Choose your Battles Wisely

Another consideration for resilient businesses to embrace is change and change to policy management. Policies can become redundant, outdated, superfluous; they can be anchors to any operation. Constant change mean businesses need dynamic policy management structures in place so that their policies can ebb and flow in a dynamic business environment. Affecting change can be a tedious process in a large organization. Especially, when you ask people to step outside their comfort zone. Choose the change you need most and focus on a strategic plan to encourage buy-in. Show them how it aligns to your vision and encourage an open dialogue. Create ambassadors that not only see your vision but know how to execute with excellence.
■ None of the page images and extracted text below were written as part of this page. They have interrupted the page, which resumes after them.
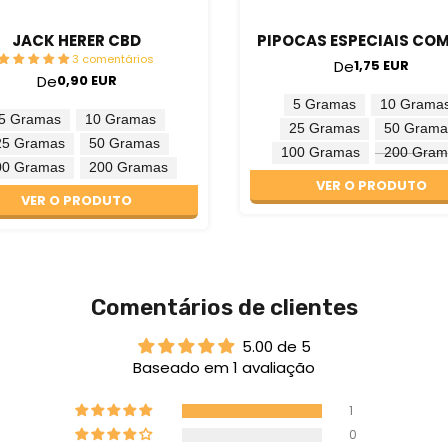
JACK HERER CBD
PIPOCAS ESPECIAIS CO
3 comentários
De
1,75 EUR
De
0,90 EUR
5 Gramas
10 Grama
5 Gramas
10 Gramas
25 Gramas
50 Grama
25 Gramas
50 Gramas
100 Gramas
200 Gram
00 Gramas
200 Gramas
VER O PRODUTO
VER O PRODUTO
Comentários de clientes
5.00 de 5
Baseado em 1 avaliação
1
0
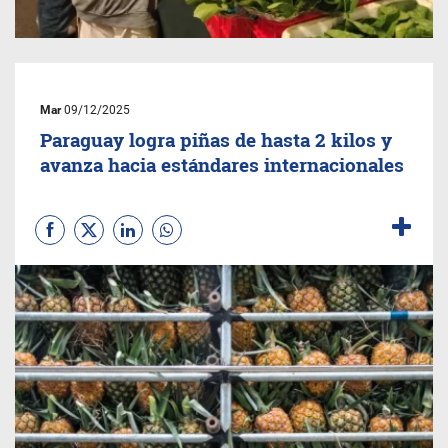
Mar
09/12/2025
Paraguay logra piñas de hasta 2 kilos y
avanza hacia estándares internacionales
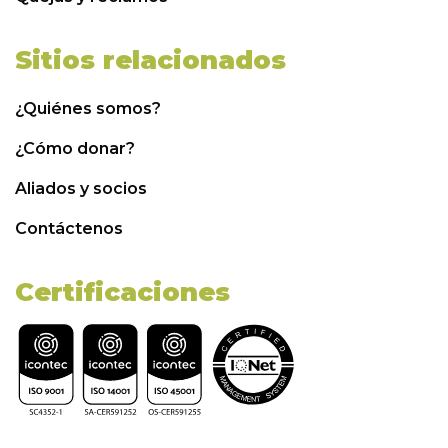
Sitios relacionados
¿Quiénes somos?
¿Cómo donar?
Aliados y socios
Contáctenos
Certificaciones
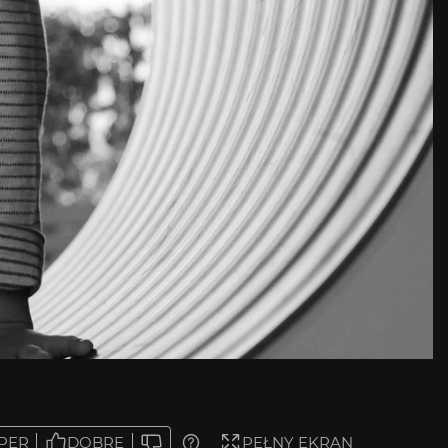
PER
DOBRE
PEŁNY EKRAN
In the end, we face risks constantly. We strive for resilience to counter the uncertainty and challenges that affect us all. History has shown that those who are resilient and have a clear vision tend to be the pioneers who drive change and reach undiscovered shores. To close with a famous quote, “a ship in harbor is safe, but that is not what ships are built for.” I challenge you to look at risk differently. Don’t just manage through, make it a competitive advantage.

The views and opinions expressed herein are the views and opinions of the author and do not necessarily reflect those of Nasdaq, Inc.